6/10/12

Belle Belle!


İçimden bir ses bugün o özlediğim İtalya'yı, turnuvalarda bir klüp takımı kimyasına bürünen İtalya'yı göreceğimi söylüyordu. Bugün bu maçın konusu açılınca bu hissimden bahsedip, bu maçı İtalya'nın kaybedeceğini sanmıyorum diye de bir öngörüde bulundum. Ayrıca İspanya ile ilgili de hissettiğimi ekleyiverdim; İspanya'nın Barcelona temalı futbol anlayışının yine dirençli ve kontrollü baskın Avrupa futbol mantalitesi tarafından çözüldüğünü düşünüyordum. Bu da bir Dünya Kupası değil en nihayetinde, iş Avrupa Şampiyonasına gelince daha ilk maçlarda dirençli savunma yapıları, disiplinli alan savunmaları ve kontrollü oyundan taviz vermeyen oyun anlayışları İspanya ve Hollanda gibi pasa ve yaratıcılığa dayalı takımların işlerinin hiç kolay olmayacağını gösterdi. İyi bir İtalya'da oyunun bu tarafını dünyanın en iyi uygulayan takımlarındandır.
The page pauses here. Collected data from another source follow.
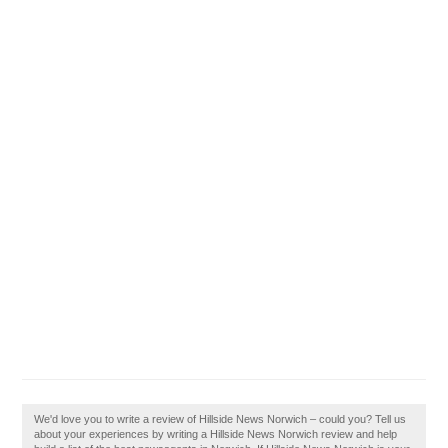
We'd love you to write a review of Hillside News Norwich – could you? Tell us
about your experiences by writing a Hillside News Norwich review and help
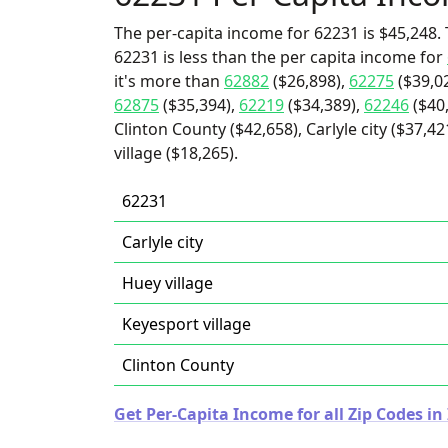
The per-capita income for 62231 is $45,248. 
62231 is less than the per capita income for
it's more than
62882
($26,898),
62275
($39,0
62875
($35,394),
62219
($34,389),
62246
($40
Clinton County ($42,658), Carlyle city ($37,4
village ($18,265).
62231
Carlyle city
Huey village
Keyesport village
Clinton County
Get Per-Capita Income for all Zip Codes in I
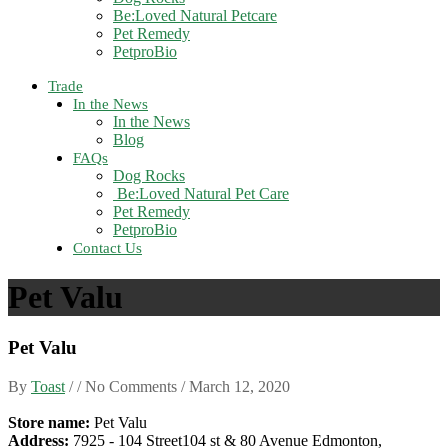
Be:Loved Natural Petcare
Pet Remedy
PetproBio
Trade
In the News
In the News
Blog
FAQs
Dog Rocks
Be:Loved Natural Pet Care
Pet Remedy
PetproBio
Contact Us
Pet Valu
Pet Valu
By
Toast
/ / No Comments /
March 12, 2020
Store name:
Pet Valu
Address:
7925 - 104 Street104 st & 80 Avenue Edmonton,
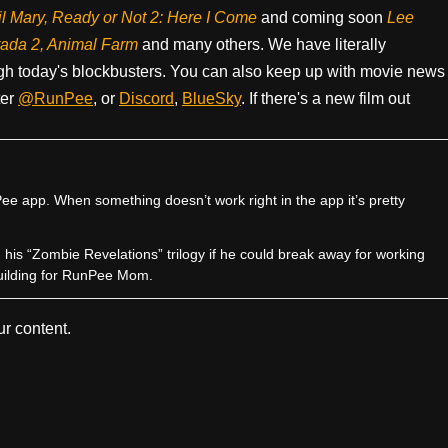
il Mary, Ready or Not 2: Here I Come
and coming soon
Lee
rada 2, Animal Farm
and many others. We have literally
h today's blockbusters. You can also keep up with movie news
ter
@RunPee
, or
Discord
,
BlueSky
. If there's a new film out
e app. When something doesn’t work right in the app it’s pretty
sh his “Zombie Revelations” trilogy if he could break away for working
uilding for RunPee Mom.
r content.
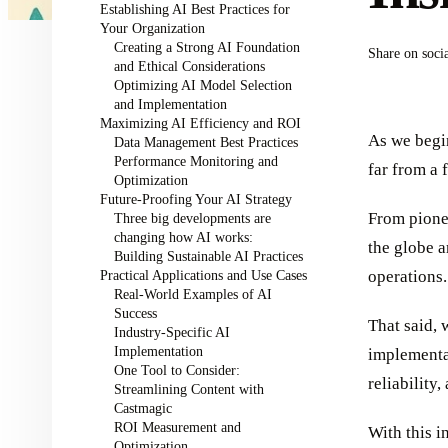
Establishing AI Best Practices for
Your Organization
Creating a Strong AI Foundation
Share on soci
and Ethical Considerations
Optimizing AI Model Selection
and Implementation
Maximizing AI Efficiency and ROI
As we begin
Data Management Best Practices
Performance Monitoring and
far from a f
Optimization
Future-Proofing Your AI Strategy
From pionee
Three big developments are
changing how AI works:
the globe a
Building Sustainable AI Practices
Practical Applications and Use Cases
operations.
Real-World Examples of AI
Success
That said, 
Industry-Specific AI
Implementation
implementat
One Tool to Consider:
reliability,
Streamlining Content with
Castmagic
ROI Measurement and
With this i
Optimization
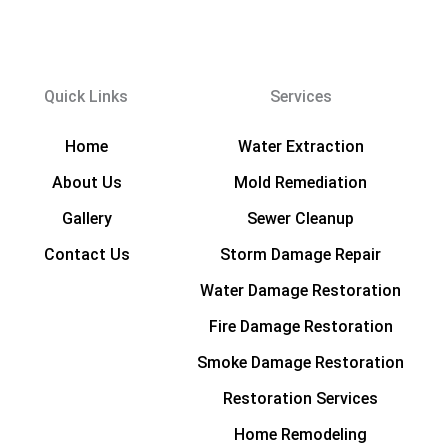
Quick Links
Services
Home
Water Extraction
About Us
Mold Remediation
Gallery
Sewer Cleanup
Contact Us
Storm Damage Repair
Water Damage Restoration
Fire Damage Restoration
Smoke Damage Restoration
Restoration Services
Home Remodeling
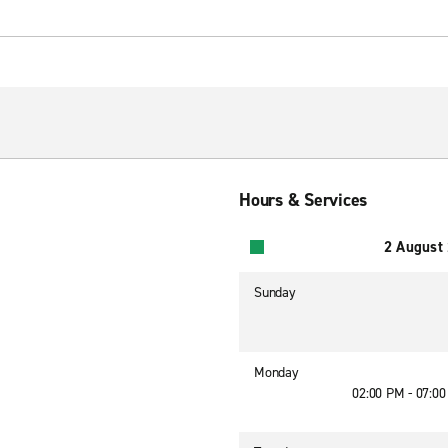
Hours & Services
2 August
Sunday
Monday
02:00 PM - 07:0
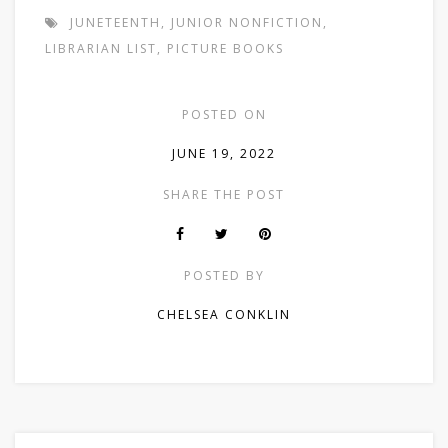
JUNETEENTH
,
JUNIOR NONFICTION
,
LIBRARIAN LIST
,
PICTURE BOOKS
POSTED ON
JUNE 19, 2022
SHARE THE POST
POSTED BY
CHELSEA CONKLIN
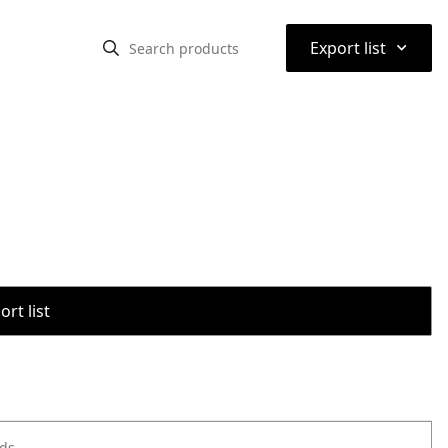
⌃
Export list
rt list
ods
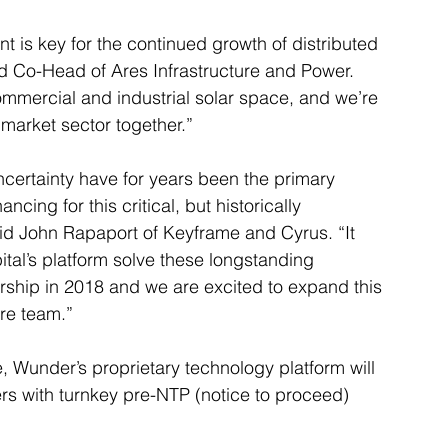
 is key for the continued growth of distributed 
d Co-Head of Ares Infrastructure and Power. 
mmercial and industrial solar space, and we’re 
 market sector together.”
ncertainty have for years been the primary 
ncing for this critical, but historically 
id John Rapaport of Keyframe and Cyrus. “It 
al’s platform solve these longstanding 
rship in 2018 and we are excited to expand this 
ure team.”
, Wunder’s proprietary technology platform will 
ers with turnkey pre-NTP (notice to proceed) 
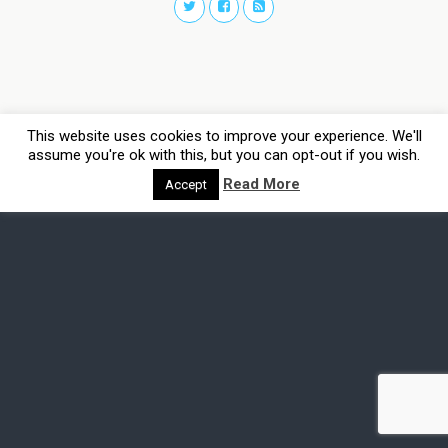
This website uses cookies to improve your experience. We'll
assume you're ok with this, but you can opt-out if you wish.
Read More
Accept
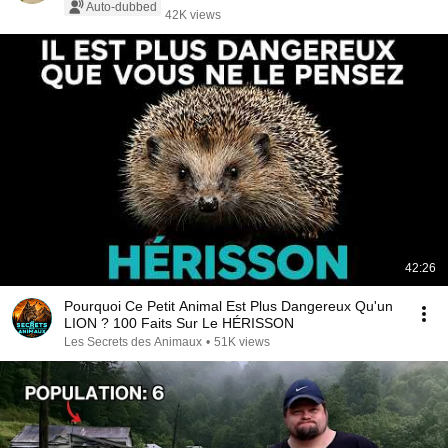
Auto-dubbed
42K views
42:26
Pourquoi Ce Petit Animal Est Plus Dangereux Qu'un
LION ? 100 Faits Sur Le HÉRISSON
Les Secrets des Animaux
•
51K views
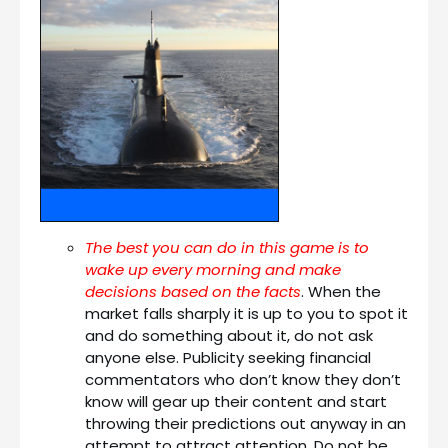
The best you can do in this game is to
wake up every morning and make
decisions based on the facts
. When the
market falls sharply it is up to you to spot it
and do something about it, do not ask
anyone else. Publicity seeking financial
commentators who don’t know they don’t
know will gear up their content and start
throwing their predictions out anyway in an
attempt to attract attention. Do not be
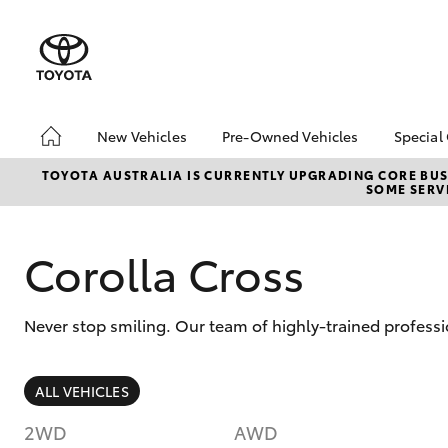
New Vehicles
Pre-Owned Vehicles
Special
Hatch & Sedans
Pre-Owned Vehicles
bZ4X
TOYOTA AUSTRALIA IS CURRENTLY UPGRADING CORE BUSI
SOME SERVI
Offe
Yaris
Demo Vehicles
Toyo
Toyota Certified Pre-
Owned Vehicles
Loca
Corolla Cross
About Toyota Certified
Pre-Owned Vehicles
Never stop smiling. Our team of highly-trained professi
Sell My Car
SUVs & 4WDs
ALL VEHICLES
RAV4
2WD
AWD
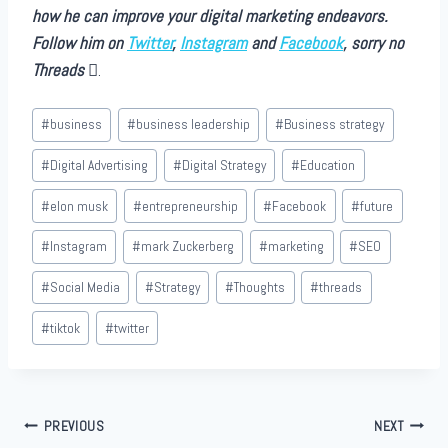
how he can improve your digital marketing endeavors.
Follow him on
Twitter
,
Instagram
and
Facebook
, sorry no
Threads
.
Post
#
business
#
business leadership
#
Business strategy
Tags:
#
Digital Advertising
#
Digital Strategy
#
Education
#
elon musk
#
entrepreneurship
#
Facebook
#
future
#
Instagram
#
mark Zuckerberg
#
marketing
#
SEO
#
Social Media
#
Strategy
#
Thoughts
#
threads
#
tiktok
#
twitter
Post
PREVIOUS
NEXT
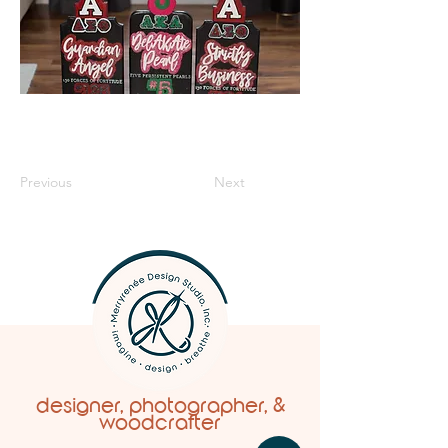
Previous
Next
designer, photographer, &
woodcrafter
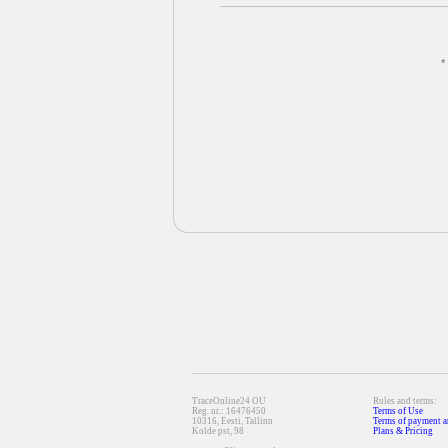
*
TraceOnline24 OU
Rules and terms:
Reg. nr.: 16476450
Terms of Use
10316, Eesti, Tallinn
Terms of payment a
Kolde pst, 98
Plans & Pricing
İspanya orta sahası bir anlamda Messi'siz Barcelona orta sahası ve bu aslında ciddi bir handikap. Barcelona bile bu sene bir çok kilit maçta, ceza sahasına adam kaçırma taktiğine alternatif uygulayamadığı için kaybetti. Üstelik Messi gibi bir artifakta sahip olmalarına rağmen. İspanya'nın oynadığı futbola bakınca yine yoğun pas trafiğiyle gelip, ceza alanına atılan toplarla pozisyon aradılar sürekli ve golü de o şekilde buldular. Maça santrforsuz başlayan bir İspanya beni çok şaşırttı açıkcası. Demek ki dedim farklı atak organizasyonları denemek Del Bosque'nin çok da umrunda değil. Ben sadece bu yönümle İtalya'yı yenerim diye düşünmüş olmalı. Golü de o şekilde buldu yine de kendisine saygı duyuyorum tabii ki sonuçta bu bir tercihdir! Ama ben bir futbolsever olarak İspanya'nın sürekli aynı şeyi deneme çabalarından sıkıldım. Oysa ki bu kadro, bu yetenekli adamlar çok daha fazlasını yaratabilecek durumda. Liorente gibi farklı özellikleri olan bir santrfor neden hiç kullanılmaz. Neden hala Torres tercihi yapılır. Bunlar açıkcası İspanya'ya karşı beni negatif tutuma iten sebepler. Maç başlıyor ve hepimiz step by step İspanya'nın neleri deneyeceğini, neler yapacağını tahmin ediyoruz, biliyoruz. Sonraki sahnesi tahmin edilen vasat filmlere dönüşüyor.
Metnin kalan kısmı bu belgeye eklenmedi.